What you should really do is connecting to your Couchbase cluster through a reverse-proxy (such as Haproxy) instead of a constantly-up node. The reverse-proxy will have all the potential nodes in its pool, constantly looking for which nodes are really up, and dispatching connections to those nodes. As soon as a node goes down, the connection will be re-established to an alive node.
You can read more about this architecture description on the Couchbase documentation.
No, there isn't method that does what you want. Keys in CB throws its own hash-function mapped to VBuckets, and VBuckets mapped to server. Couchbase API doesn't allow managed this mapping. All you can do is determined by the id of document server that owns this document.
I am using Amazon RDS for my database services and want to use the read replica feature to distributed the traffic amongst the my read replica volumes. I currently store the connection information for my database in a single config file. So my idea is that I could create a function that randomly picked from a list of my read-replica endpoints/addresses in my config file any time my application performed a read.
Is there a problem with this idea as long as I don't perform it on a write?
My guess is that if you have a service that has enough traffic to where you have multiple rds read replicas that you want to balance load across, then you also have multiple application servers in front of it operating behind a load balancer.
As such, you are probably better off having certain clusters of app server instances each pointing at a specific read replica. Perhaps you do this by availability zone.
The thought here is that your load balancer will then serve as the mechanism for properly distributing the incoming requests that ultimately lead to database reads. If you had the DB reads randomized across different replicas you could have unexpected spikes where too much traffic happens to be directed to one DB replica causing resulting latency spikes on your service.
The biggest challenge is that there is no guarantee that the read replicas will be up-to-date with the master or with each other when updates are made. If you pick a different read-replica each time you do a read you could see some strangeness if one of the read replicas is behind: one out of N reads would get stale data, giving an inconsistent view of the system.
Choosing a random read replica per transaction or session might be easier to deal with from the consistency perspective.
I've got a Java web service backed by MySQL + EC2 + EBS. For data integrity I've looked into DRBD, MySQL cluster etc. but wonder if there isn't a simpler solution. I don't need high availability (can handle downtime)
There are only a few operations whose data I need to preserve -- creating an account, changing password, purchase receipt. The majority of the data I can afford to recover from a stale backup.
What I am thinking is that I could pipe selected INSERT/UPDATE commands to storage (S3, SimpleDB for instance) and when required (when the db blows up) replay these commands from the point of last backup. And wouldn't it be neat if this functionality was implemented in the JDBC driver itself.
Is this too silly to work, or am I missing another obvious and robust solution?
Have you looked into moving your MySQL into Amazon Web Services as well? You can use Amazon Relational Database Service (RDS). Also see MySQL Enterprise Support.

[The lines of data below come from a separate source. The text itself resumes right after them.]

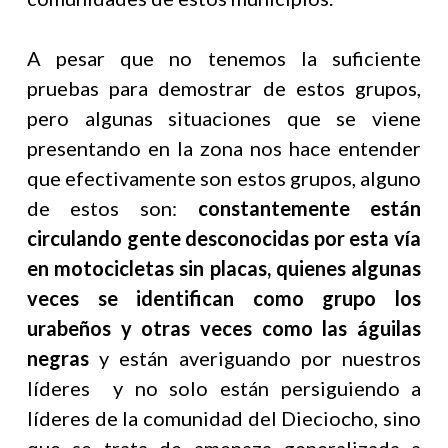
A pesar que no tenemos la suficiente
pruebas para demostrar de estos grupos,
pero algunas situaciones que se viene
presentando en la zona nos hace entender
que efectivamente son estos grupos, alguno
de estos son:
constantemente están
circulando gente desconocidas por esta vía
en motocicletas sin placas, quienes algunas
veces se identifican como grupo los
urabeños y otras veces como las águilas
negras
y están averiguando por nuestros
líderes y no solo están persiguiendo a
líderes de la comunidad del Dieciocho, sino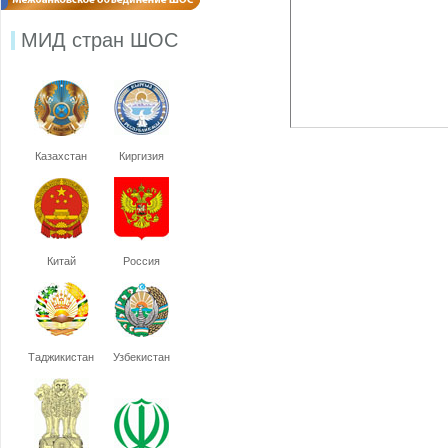
МИД стран ШОС
Казахстан
Киргизия
Китай
Россия
Таджикистан
Узбекистан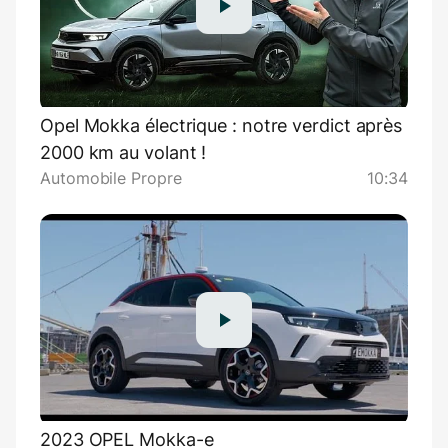
Opel Mokka électrique : notre verdict après
2000 km au volant !
Automobile Propre
10:34
2023 OPEL Mokka-e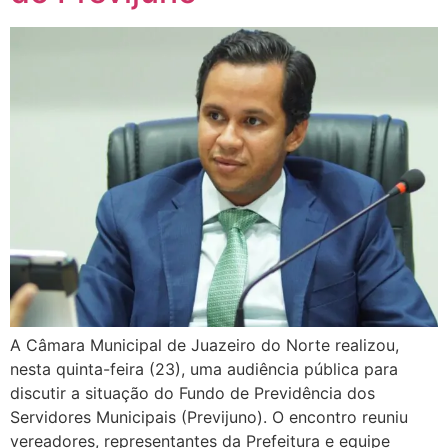
A Câmara Municipal de Juazeiro do Norte realizou,
nesta quinta-feira (23), uma audiência pública para
discutir a situação do Fundo de Previdência dos
Servidores Municipais (Previjuno). O encontro reuniu
vereadores, representantes da Prefeitura e equipe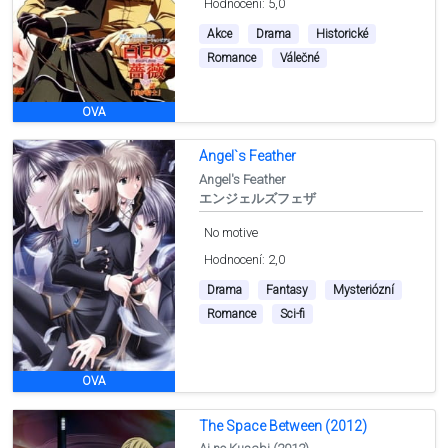
Hodnocení: 5,0
Akce
Drama
Historické
Romance
Válečné
OVA
Angel`s Feather
Angel's Feather
エンジェルズフェザ
No motive
Hodnocení: 2,0
Drama
Fantasy
Mysteriózní
Romance
Sci-fi
OVA
The Space Between (2012)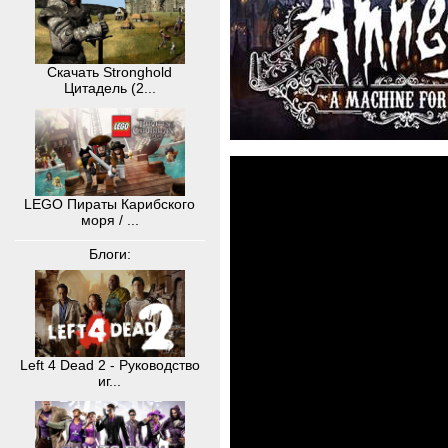
Скачать Stronghold
Цитадель (2...
LEGO Пираты Карибского
моря / ...
Блоги:
Left 4 Dead 2 - Руководство
иг...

You always have a window where total loss of a server and associated file storage will result in some amount of lost data.
When I ran a modestly busy SaaS solution in AWS, I had a MySQL Master running on a large instance and a MySQL Slave running on a small instance in a different availability zone. The replication lag was typically no more than 2 seconds, though a surge in traffic could take that up to a minute or two.
If you can't afford losing 5 minutes of data, I would suggest running a Master/Slave setup over rolling your own recovery mechanism. If you do roll your own, ensure the "stale" backups and the logged/journaled critical data are in a different availability zone. AWS has lost entire zones before.